## Source material

==========

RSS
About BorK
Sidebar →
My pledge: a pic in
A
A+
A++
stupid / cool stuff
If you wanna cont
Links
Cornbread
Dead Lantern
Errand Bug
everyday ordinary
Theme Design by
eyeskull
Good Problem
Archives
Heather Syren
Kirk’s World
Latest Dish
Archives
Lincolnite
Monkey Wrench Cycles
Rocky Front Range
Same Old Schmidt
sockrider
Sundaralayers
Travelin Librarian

==========

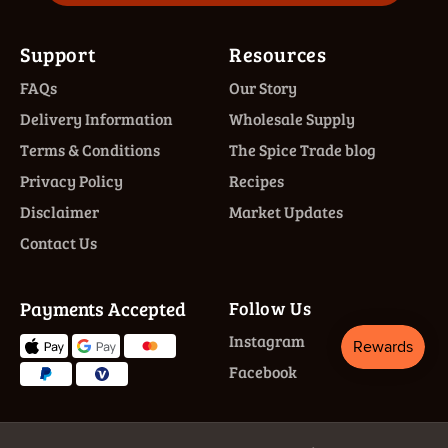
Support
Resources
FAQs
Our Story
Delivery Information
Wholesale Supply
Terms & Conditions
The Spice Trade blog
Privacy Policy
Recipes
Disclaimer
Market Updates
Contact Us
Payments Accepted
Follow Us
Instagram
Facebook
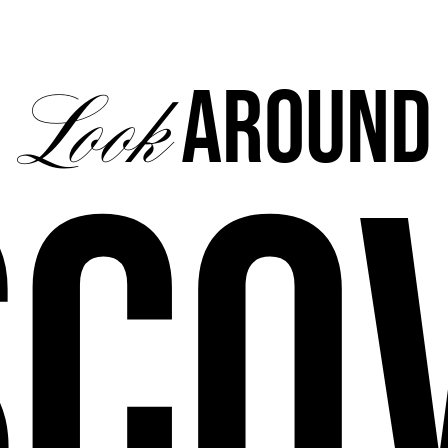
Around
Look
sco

==========

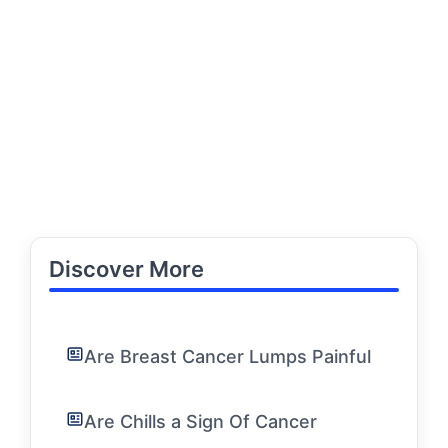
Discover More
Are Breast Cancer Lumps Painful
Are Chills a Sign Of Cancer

==========

## What the exercise asks
Your answer is only the number of lines in the listing above that include the string "Cancer".

## Solution below
2